Available data:
- Opening Delimiter -
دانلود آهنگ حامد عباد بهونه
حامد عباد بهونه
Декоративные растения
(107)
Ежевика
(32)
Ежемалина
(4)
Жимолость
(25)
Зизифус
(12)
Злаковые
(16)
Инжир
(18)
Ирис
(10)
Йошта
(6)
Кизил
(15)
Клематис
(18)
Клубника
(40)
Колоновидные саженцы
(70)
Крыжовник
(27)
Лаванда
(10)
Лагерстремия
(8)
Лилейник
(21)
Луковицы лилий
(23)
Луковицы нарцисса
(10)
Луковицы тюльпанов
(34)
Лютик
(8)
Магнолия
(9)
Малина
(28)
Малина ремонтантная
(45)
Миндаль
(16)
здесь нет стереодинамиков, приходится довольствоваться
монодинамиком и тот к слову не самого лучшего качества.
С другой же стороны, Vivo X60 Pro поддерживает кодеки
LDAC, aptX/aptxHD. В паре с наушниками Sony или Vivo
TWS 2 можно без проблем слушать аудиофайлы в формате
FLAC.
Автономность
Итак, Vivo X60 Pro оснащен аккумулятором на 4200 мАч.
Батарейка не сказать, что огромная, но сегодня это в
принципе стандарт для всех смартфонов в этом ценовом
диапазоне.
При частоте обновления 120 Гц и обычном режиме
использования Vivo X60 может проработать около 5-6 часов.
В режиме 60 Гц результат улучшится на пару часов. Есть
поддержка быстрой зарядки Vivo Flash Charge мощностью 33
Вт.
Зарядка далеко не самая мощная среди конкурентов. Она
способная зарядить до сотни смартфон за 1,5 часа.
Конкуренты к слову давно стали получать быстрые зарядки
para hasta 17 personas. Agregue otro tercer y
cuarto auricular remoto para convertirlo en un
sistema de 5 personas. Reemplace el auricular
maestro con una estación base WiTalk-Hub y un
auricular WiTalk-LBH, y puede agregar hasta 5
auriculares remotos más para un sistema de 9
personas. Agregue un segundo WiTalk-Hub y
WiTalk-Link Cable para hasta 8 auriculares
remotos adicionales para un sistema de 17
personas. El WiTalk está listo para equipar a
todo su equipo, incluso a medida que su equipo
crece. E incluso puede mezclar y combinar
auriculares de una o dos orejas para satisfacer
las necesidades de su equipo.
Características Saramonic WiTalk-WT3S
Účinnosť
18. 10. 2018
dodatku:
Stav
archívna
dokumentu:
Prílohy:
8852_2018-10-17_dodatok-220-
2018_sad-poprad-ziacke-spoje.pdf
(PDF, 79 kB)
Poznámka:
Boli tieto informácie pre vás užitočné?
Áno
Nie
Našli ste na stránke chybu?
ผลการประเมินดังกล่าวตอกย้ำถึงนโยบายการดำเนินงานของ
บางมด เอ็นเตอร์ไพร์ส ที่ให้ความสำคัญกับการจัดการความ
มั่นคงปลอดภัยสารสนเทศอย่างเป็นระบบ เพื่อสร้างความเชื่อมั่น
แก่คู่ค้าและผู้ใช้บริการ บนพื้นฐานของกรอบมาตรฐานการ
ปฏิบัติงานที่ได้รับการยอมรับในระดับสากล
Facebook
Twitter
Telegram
- Closing Delimiter -
Problem description:
Your answer should be one number, the count of lines in the records that contain the string "puede".

Reply:
2